§ Task goal
Copy all lines in the data that contain the string "specific".

§ Supplied information

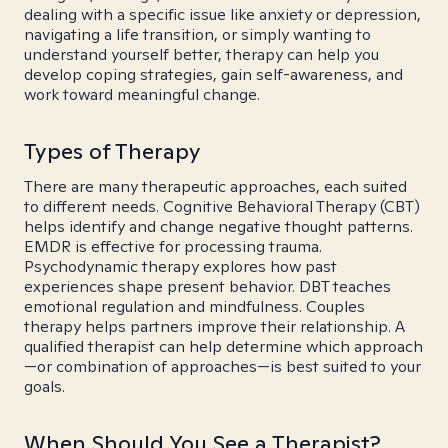
dealing with a specific issue like anxiety or depression,
navigating a life transition, or simply wanting to
understand yourself better, therapy can help you
develop coping strategies, gain self-awareness, and
work toward meaningful change.
Types of Therapy
There are many therapeutic approaches, each suited
to different needs. Cognitive Behavioral Therapy (CBT)
helps identify and change negative thought patterns.
EMDR is effective for processing trauma.
Psychodynamic therapy explores how past
experiences shape present behavior. DBT teaches
emotional regulation and mindfulness. Couples
therapy helps partners improve their relationship. A
qualified therapist can help determine which approach
—or combination of approaches—is best suited to your
goals.
When Should You See a Therapist?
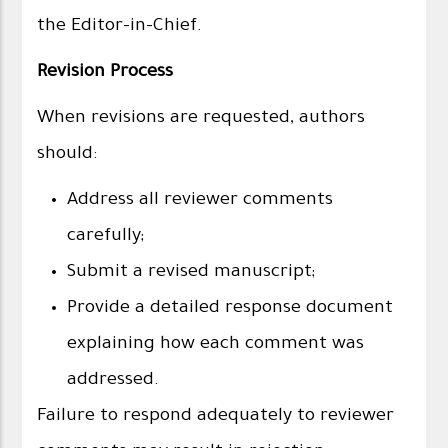
the Editor-in-Chief.
Revision Process
When revisions are requested, authors
should:
Address all reviewer comments
carefully;
Submit a revised manuscript;
Provide a detailed response document
explaining how each comment was
addressed.
Failure to respond adequately to reviewer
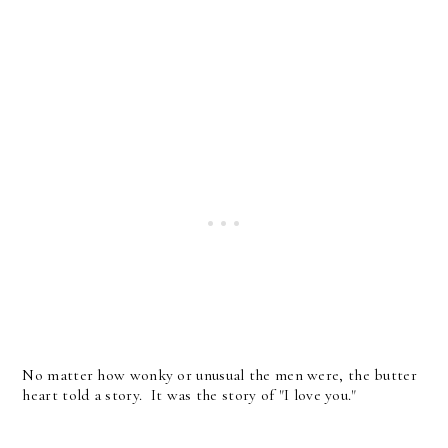
No matter how wonky or unusual the men were, the butter
heart told a story. It was the story of "I love you."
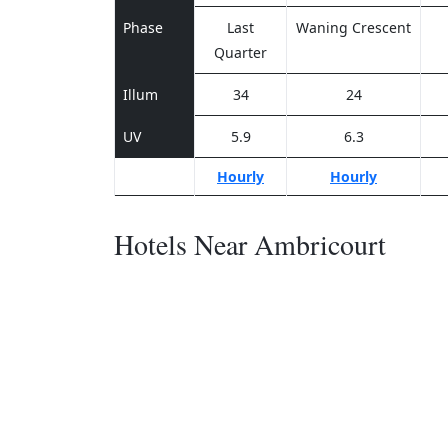
Phase
Last
Waning Crescent
Quarter
Illum
34
24
UV
5.9
6.3
Hourly
Hourly
Hotels Near Ambricourt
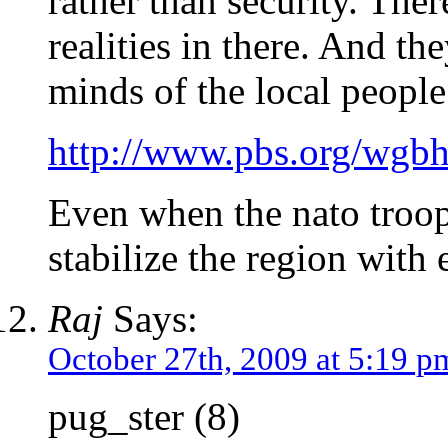
rather than security. The
realities in there. And th
minds of the local people
http://www.pbs.org/wgbh
Even when the nato troop
stabilize the region with
Raj
Says:
October 27th, 2009 at 5:19 p
pug_ster (8)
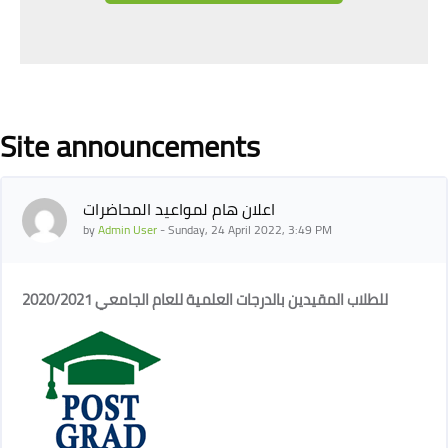
Blocks
Site announcements
اعلان هام لمواعيد المحاضرات
by
Admin User
-
Sunday, 24 April 2022, 3:49 PM
للطلاب المقيدين بالدرجات العلمية للعام الجامعي 2020/2021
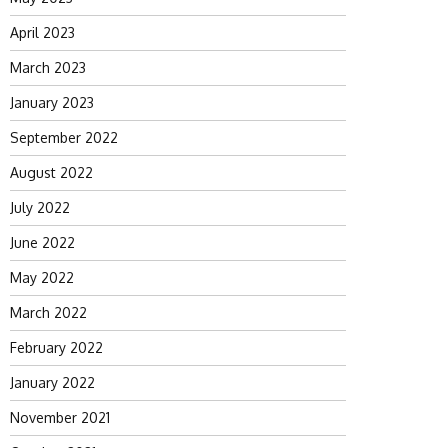
April 2023
March 2023
January 2023
September 2022
August 2022
July 2022
June 2022
May 2022
March 2022
February 2022
January 2022
November 2021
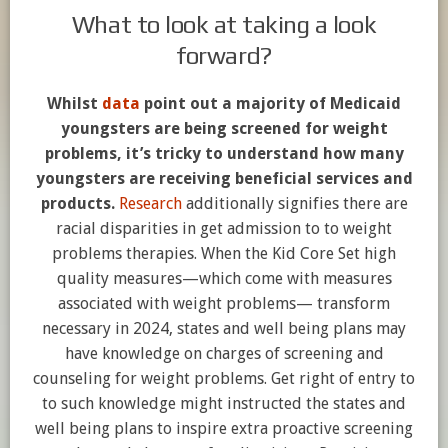
What to look at taking a look
forward?
Whilst
data
point out a majority of Medicaid
youngsters are being screened for weight
problems, it’s tricky to understand how many
youngsters are receiving beneficial services and
products.
Research
additionally signifies there are
racial disparities in get admission to to weight
problems therapies. When the Kid Core Set high
quality measures—which come with measures
associated with weight problems— transform
necessary in 2024, states and well being plans may
have knowledge on charges of screening and
counseling for weight problems. Get right of entry to
to such knowledge might instructed the states and
well being plans to inspire extra proactive screening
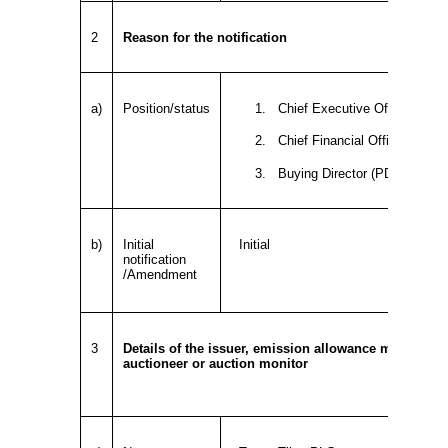
2
Reason for the notification
a)
Position/status
1. Chief Executive Officer (PD
2. Chief Financial Officer (PDM
3. Buying Director (PDMR)
b)
Initial
Initial
notification
/Amendment
3
Details of the issuer, emission allowance market part
auctioneer or auction monitor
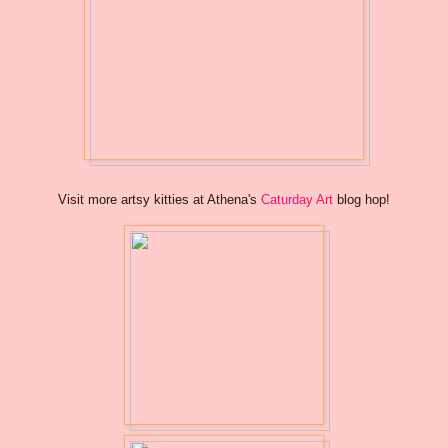
Visit more artsy kitties at Athena's
Caturday Art
blog hop!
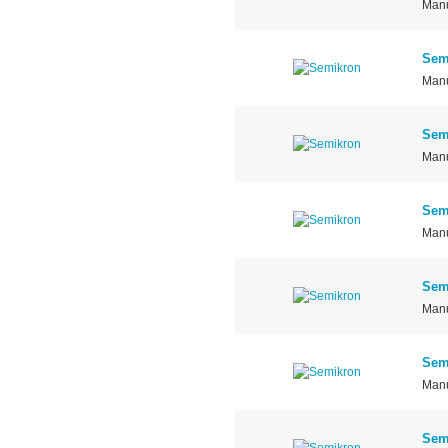
Manu
Sem
Manu
Sem
Manu
Sem
Manu
Sem
Manu
Sem
Manu
Sem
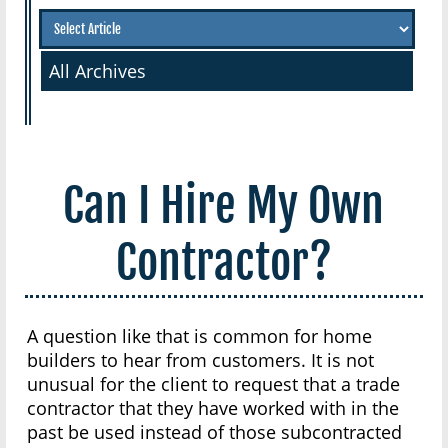
All Archives
Can I Hire My Own
Contractor?
A question like that is common for home
builders to hear from customers. It is not
unusual for the client to request that a trade
contractor that they have worked with in the
past be used instead of those subcontracted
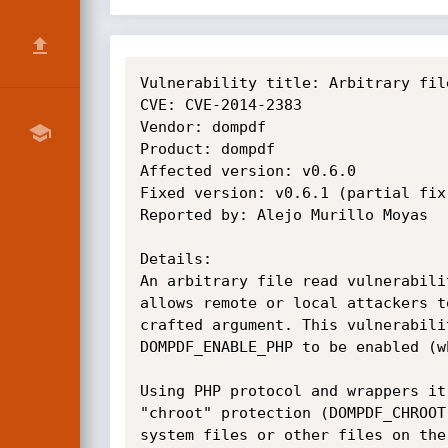
Vulnerability title: Arbitrary fil
CVE: CVE-2014-2383

Vendor: dompdf

Product: dompdf

Affected version: v0.6.0

Fixed version: v0.6.1 (partial fix)
Reported by: Alejo Murillo Moyas

Details:

An arbitrary file read vulnerabili
allows remote or local attackers t
crafted argument. This vulnerabili
DOMPDF_ENABLE_PHP to be enabled (w
Using PHP protocol and wrappers it
"chroot" protection (DOMPDF_CHROOT
system files or other files on the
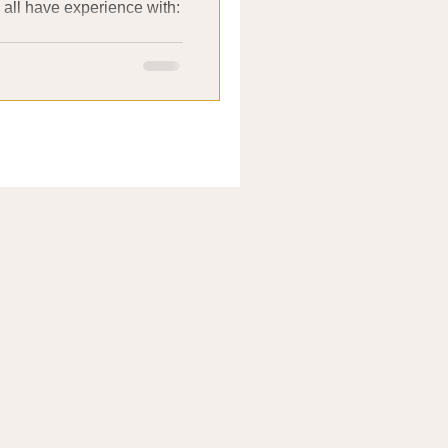
e all have experience with:
.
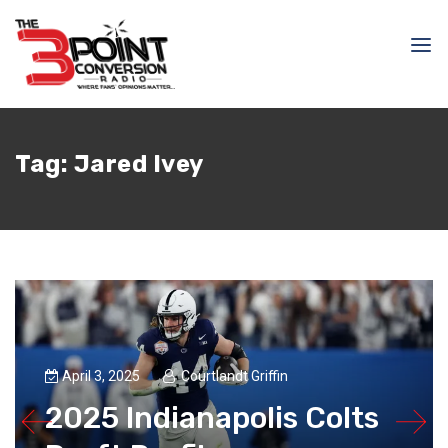
Tag:
Jared Ivey
April 3, 2025
Courtlandt Griffin
2025 Indianapolis Colts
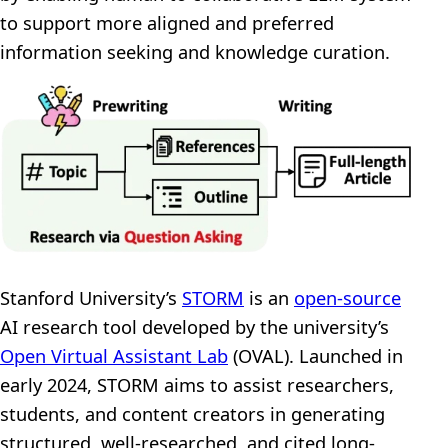
to support more aligned and preferred
information seeking and knowledge curation.
Stanford University’s
STORM
is an
open-source
AI research tool developed by the university’s
Open Virtual Assistant Lab
(OVAL). Launched in
early 2024, STORM aims to assist researchers,
students, and content creators in generating
structured, well-researched, and cited long-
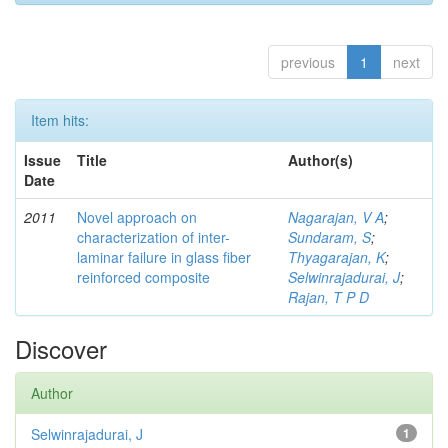
previous
1
next
Item hits:
Issue
Title
Author(s)
Date
2011
Novel approach on
Nagarajan, V A
;
characterization of inter-
Sundaram, S
;
laminar failure in glass fiber
Thyagarajan, K
;
reinforced composite
Selwinrajadurai, J
;
Rajan, T P D
Discover
Author
Selwinrajadurai, J
1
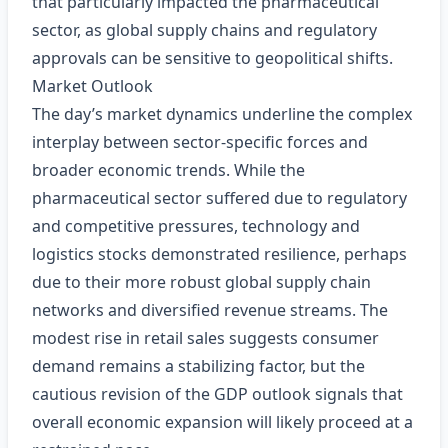
that particularly impacted the pharmaceutical
sector, as global supply chains and regulatory
approvals can be sensitive to geopolitical shifts.
Market Outlook
The day’s market dynamics underline the complex
interplay between sector-specific forces and
broader economic trends. While the
pharmaceutical sector suffered due to regulatory
and competitive pressures, technology and
logistics stocks demonstrated resilience, perhaps
due to their more robust global supply chain
networks and diversified revenue streams. The
modest rise in retail sales suggests consumer
demand remains a stabilizing factor, but the
cautious revision of the GDP outlook signals that
overall economic expansion will likely proceed at a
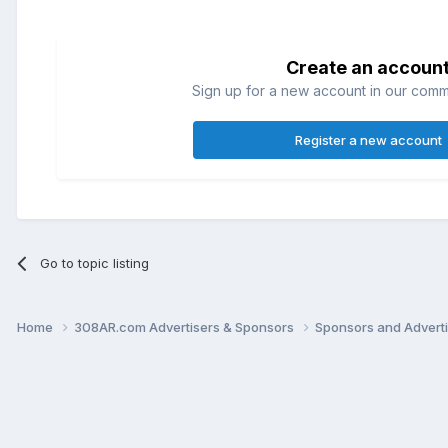
Create an accoun
Sign up for a new account in our commun
Register a new account
Go to topic listing
Home
308AR.com Advertisers & Sponsors
Sponsors and Advert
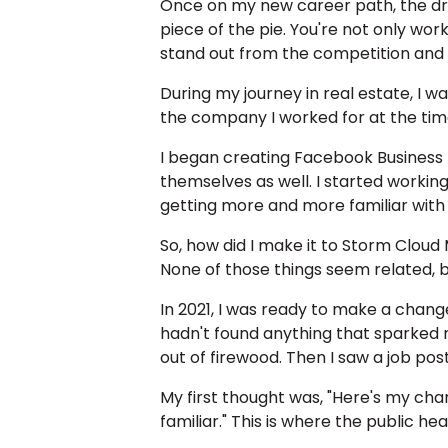
Once on my new career path, the dre
piece of the pie. You're not only wor
stand out from the competition and at
During my journey in real estate, I 
the company I worked for at the time
I began creating Facebook Business p
themselves as well. I started worki
getting more and more familiar with 
So, how did I make it to Storm Cloud
None of those things seem related, b
In 2021, I was ready to make a change.
hadn't found anything that sparked m
out of firewood. Then I saw a job pos
My first thought was, "Here's my cha
familiar." This is where the public he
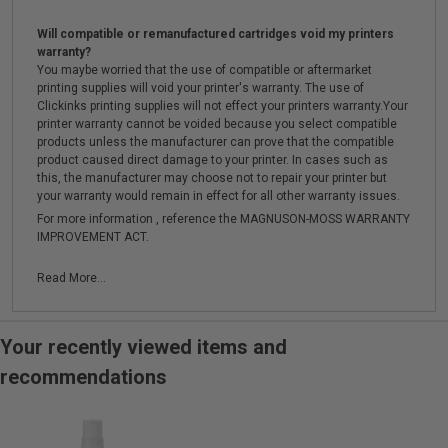
Will compatible or remanufactured cartridges void my printers
warranty?
You maybe worried that the use of compatible or aftermarket
printing supplies will void your printer's warranty. The use of
Clickinks printing supplies will not effect your printers warranty.Your
printer warranty cannot be voided because you select compatible
products unless the manufacturer can prove that the compatible
product caused direct damage to your printer. In cases such as
this, the manufacturer may choose not to repair your printer but
your warranty would remain in effect for all other warranty issues.
For more information , reference the MAGNUSON-MOSS WARRANTY
IMPROVEMENT ACT.
Read More...
Your recently viewed items and
recommendations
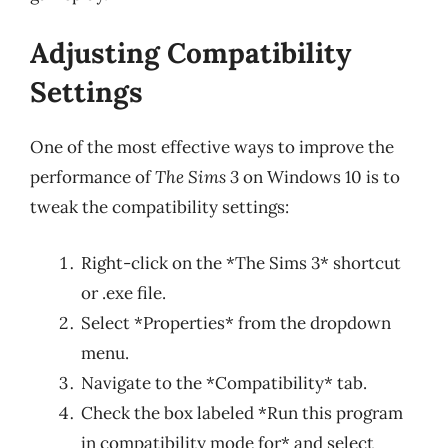
Adjusting Compatibility
Settings
One of the most effective ways to improve the
performance of
The Sims 3
on Windows 10 is to
tweak the compatibility settings:
Right-click on the *The Sims 3* shortcut
or .exe file.
Select *Properties* from the dropdown
menu.
Navigate to the *Compatibility* tab.
Check the box labeled *Run this program
in compatibility mode for* and select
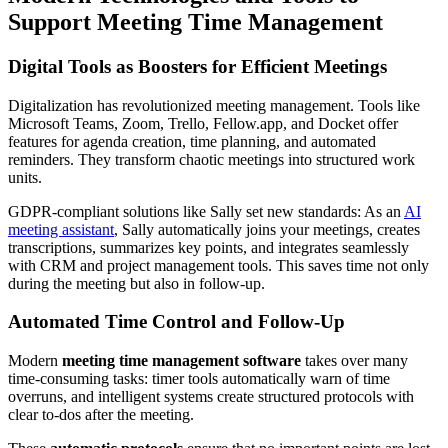
Support Meeting Time Management
Digital Tools as Boosters for Efficient Meetings
Digitalization has revolutionized meeting management. Tools like
Microsoft Teams, Zoom, Trello, Fellow.app, and Docket offer
features for agenda creation, time planning, and automated
reminders. They transform chaotic meetings into structured work
units.
GDPR-compliant solutions like Sally set new standards: As an
AI
meeting assistant
, Sally automatically joins your meetings, creates
transcriptions, summarizes key points, and integrates seamlessly
with CRM and project management tools. This saves time not only
during the meeting but also in follow-up.
Automated Time Control and Follow-Up
Modern
meeting time management software
takes over many
time-consuming tasks: timer tools automatically warn of time
overruns, and intelligent systems create structured protocols with
clear to-dos after the meeting.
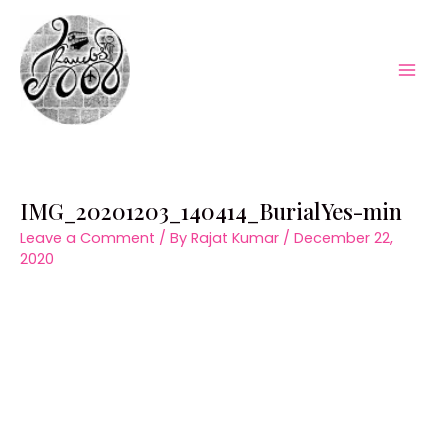
Skip
to
content
Mai
Men
IMG_20201203_140414_BurialYes-min
Leave a Comment
/ By
Rajat Kumar
/
December 22,
2020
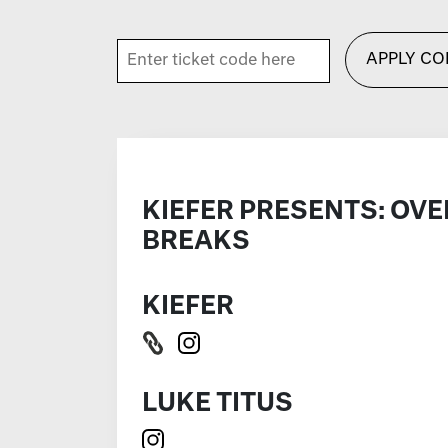
APPLY CO
KIEFER PRESENTS: OVE
BREAKS
KIEFER
LUKE TITUS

§ Response for this exercise
dealing with a specific issue like anxiety or depression,
interplay between sector-specific forces and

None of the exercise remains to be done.